--- Available data Enclosed Below ---
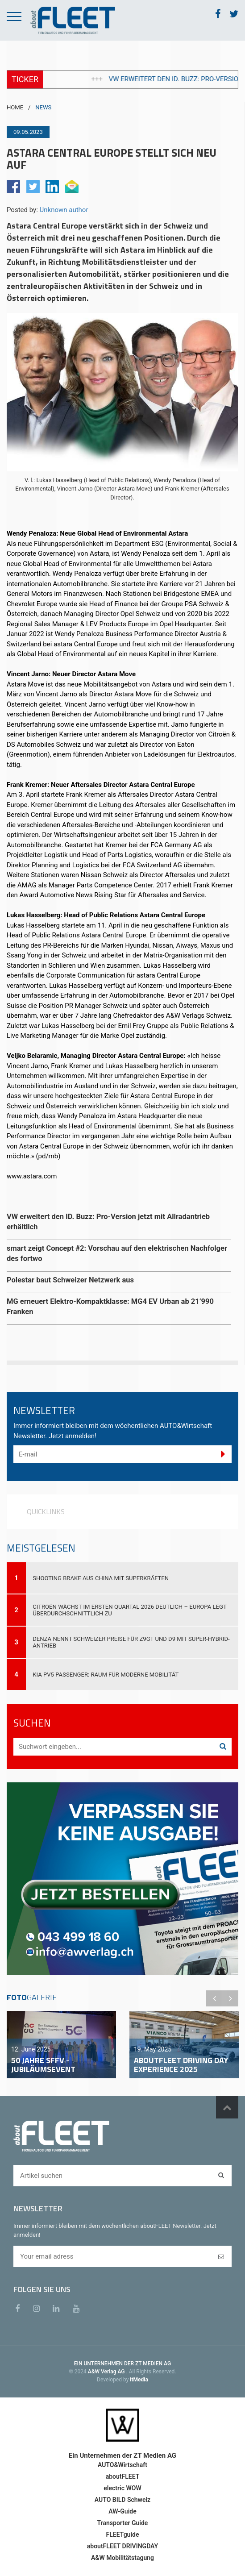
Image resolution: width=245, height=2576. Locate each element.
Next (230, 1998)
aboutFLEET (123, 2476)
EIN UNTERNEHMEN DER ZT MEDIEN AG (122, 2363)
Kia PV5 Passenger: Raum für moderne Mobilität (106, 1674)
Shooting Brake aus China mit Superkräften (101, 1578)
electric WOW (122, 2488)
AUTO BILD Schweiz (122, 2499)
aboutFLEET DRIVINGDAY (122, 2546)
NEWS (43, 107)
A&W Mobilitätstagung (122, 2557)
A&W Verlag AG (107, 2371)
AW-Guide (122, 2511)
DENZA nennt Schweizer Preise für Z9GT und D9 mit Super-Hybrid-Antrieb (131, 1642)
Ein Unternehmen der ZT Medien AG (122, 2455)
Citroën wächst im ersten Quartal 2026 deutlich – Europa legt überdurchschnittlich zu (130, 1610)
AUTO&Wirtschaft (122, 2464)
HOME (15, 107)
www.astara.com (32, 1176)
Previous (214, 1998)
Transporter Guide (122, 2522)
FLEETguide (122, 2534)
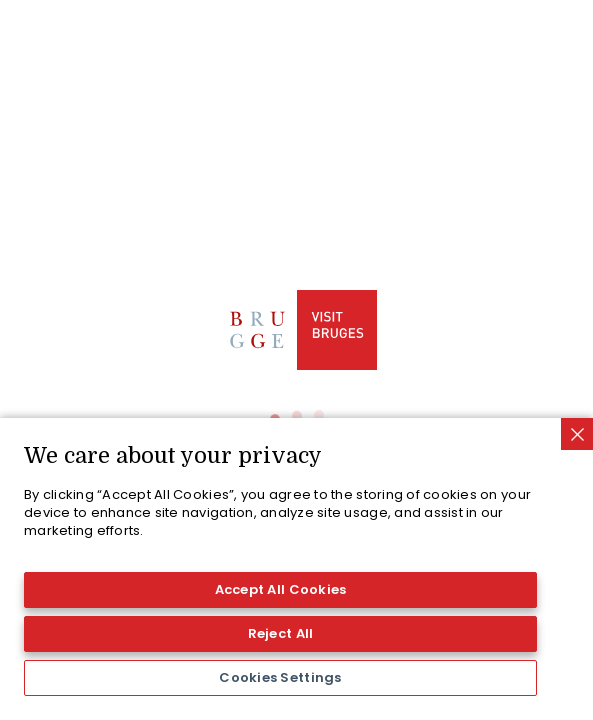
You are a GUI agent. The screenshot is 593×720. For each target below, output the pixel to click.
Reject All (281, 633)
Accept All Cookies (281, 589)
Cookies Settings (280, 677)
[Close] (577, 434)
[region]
--- End of Enclosed Available data ---
*Action item:*
For this exercise, transcribe the entries above exactly, without any pictures.

*Reply:*
Image resolution: width=245, height=2576. Locate each element.
Next (230, 1998)
aboutFLEET (123, 2476)
EIN UNTERNEHMEN DER ZT MEDIEN AG (122, 2363)
Kia PV5 Passenger: Raum für moderne Mobilität (106, 1674)
Shooting Brake aus China mit Superkräften (101, 1578)
electric WOW (122, 2488)
AUTO BILD Schweiz (122, 2499)
aboutFLEET DRIVINGDAY (122, 2546)
NEWS (43, 107)
A&W Mobilitätstagung (122, 2557)
A&W Verlag AG (107, 2371)
AW-Guide (122, 2511)
DENZA nennt Schweizer Preise für Z9GT und D9 mit Super-Hybrid-Antrieb (131, 1642)
Ein Unternehmen der ZT Medien AG (122, 2455)
Citroën wächst im ersten Quartal 2026 deutlich – Europa legt überdurchschnittlich zu (130, 1610)
AUTO&Wirtschaft (122, 2464)
HOME (15, 107)
www.astara.com (32, 1176)
Previous (214, 1998)
Transporter Guide (122, 2522)
FLEETguide (122, 2534)
You are a GUI agent. The screenshot is 593×720. For each target below, output the pixel to click.
Reject All (281, 633)
Accept All Cookies (281, 589)
Cookies Settings (280, 677)
[Close] (577, 434)
[region]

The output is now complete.